Your goal - Retype the records below word for word and omit any image.

Excerpts from a dataset -
►
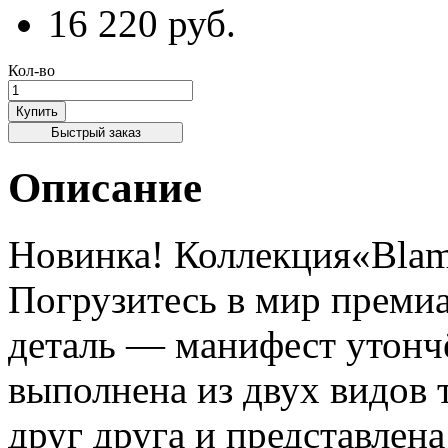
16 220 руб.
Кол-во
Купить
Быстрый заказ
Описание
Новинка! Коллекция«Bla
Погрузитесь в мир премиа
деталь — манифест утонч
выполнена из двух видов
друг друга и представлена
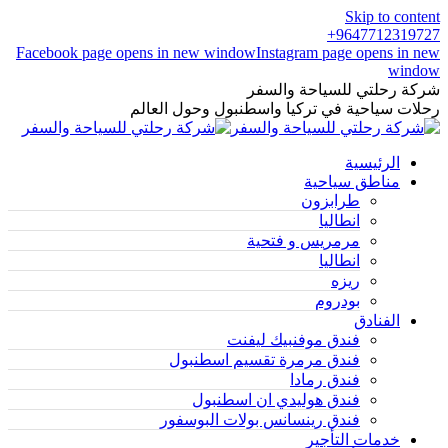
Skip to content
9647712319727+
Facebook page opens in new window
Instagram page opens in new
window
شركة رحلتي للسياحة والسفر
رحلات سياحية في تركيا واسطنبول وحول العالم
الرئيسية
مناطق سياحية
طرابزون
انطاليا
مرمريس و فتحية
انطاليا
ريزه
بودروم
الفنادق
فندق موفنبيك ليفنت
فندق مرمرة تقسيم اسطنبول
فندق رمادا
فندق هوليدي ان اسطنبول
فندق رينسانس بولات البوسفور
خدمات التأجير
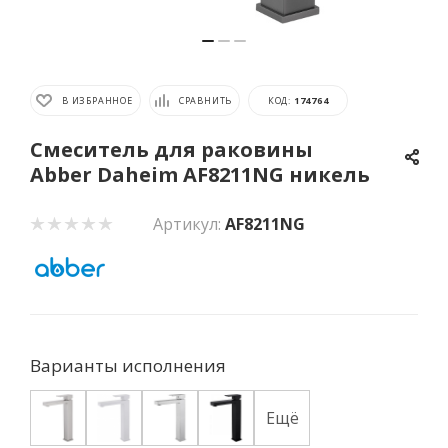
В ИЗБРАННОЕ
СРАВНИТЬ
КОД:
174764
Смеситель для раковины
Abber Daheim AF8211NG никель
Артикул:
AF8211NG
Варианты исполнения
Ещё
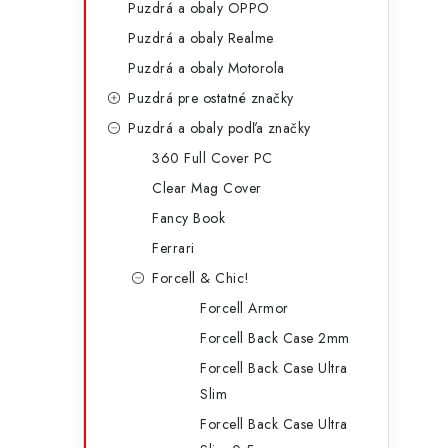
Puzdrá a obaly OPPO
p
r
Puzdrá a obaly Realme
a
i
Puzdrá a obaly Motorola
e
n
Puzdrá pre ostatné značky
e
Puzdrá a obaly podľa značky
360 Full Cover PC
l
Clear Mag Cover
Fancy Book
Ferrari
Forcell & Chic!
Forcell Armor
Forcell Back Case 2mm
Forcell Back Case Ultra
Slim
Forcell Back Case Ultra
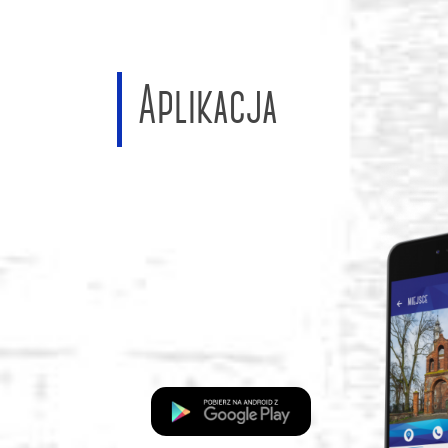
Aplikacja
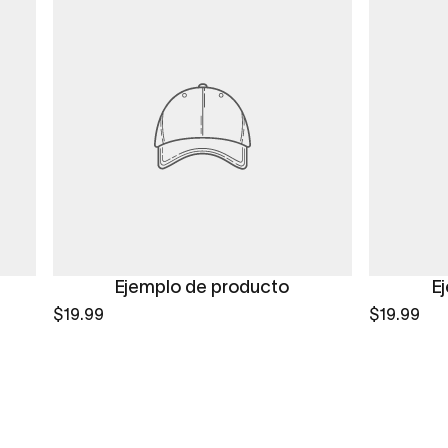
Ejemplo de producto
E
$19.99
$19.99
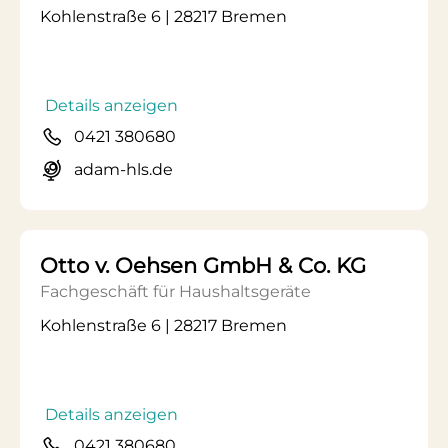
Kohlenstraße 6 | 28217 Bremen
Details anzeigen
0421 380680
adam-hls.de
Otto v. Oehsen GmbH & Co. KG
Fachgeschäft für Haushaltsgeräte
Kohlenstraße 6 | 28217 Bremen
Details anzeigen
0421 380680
◄
Answer box -
16 220 руб.
Кол-во
Купить
Быстрый заказ
Описание
Новинка! Коллекция«Bla
Погрузитесь в мир премиа
деталь — манифест утонч
выполнена из двух видов
друг друга и представлена
Skip to content
9647712319727+
Facebook page opens in new window
Instagram page opens in new
window
شركة رحلتي للسياحة والسفر
رحلات سياحية في تركيا واسطنبول وحول العالم
الرئيسية
مناطق سياحية
طرابزون
انطاليا
مرمريس و فتحية
انطاليا
ريزه
بودروم
الفنادق
فندق موفنبيك ليفنت
فندق مرمرة تقسيم اسطنبول
فندق رمادا
فندق هوليدي ان اسطنبول
فندق رينسانس بولات البوسفور
خدمات التأجير
В ИЗБРАННОЕ
СРАВНИТЬ
КОД:
174764
Смеситель для раковины
Abber Daheim AF8211NG никель
Артикул:
AF8211NG
Варианты исполнения
Ещё
Puzdrá a obaly OPPO
p
r
Puzdrá a obaly Realme
a
i
Puzdrá a obaly Motorola
e
n
Puzdrá pre ostatné značky
e
Puzdrá a obaly podľa značky
360 Full Cover PC
l
Clear Mag Cover
Fancy Book
Ferrari
Forcell & Chic!
Forcell Armor
Forcell Back Case 2mm
Forcell Back Case Ultra
Slim
Forcell Back Case Ultra
Aplikacja
Ejemplo de producto
E
$19.99
$19.99
Kohlenstraße 6 | 28217 Bremen
Details anzeigen
0421 380680
adam-hls.de
Otto v. Oehsen GmbH & Co. KG
Fachgeschäft für Haushaltsgeräte
Kohlenstraße 6 | 28217 Bremen
Details anzeigen
0421 380680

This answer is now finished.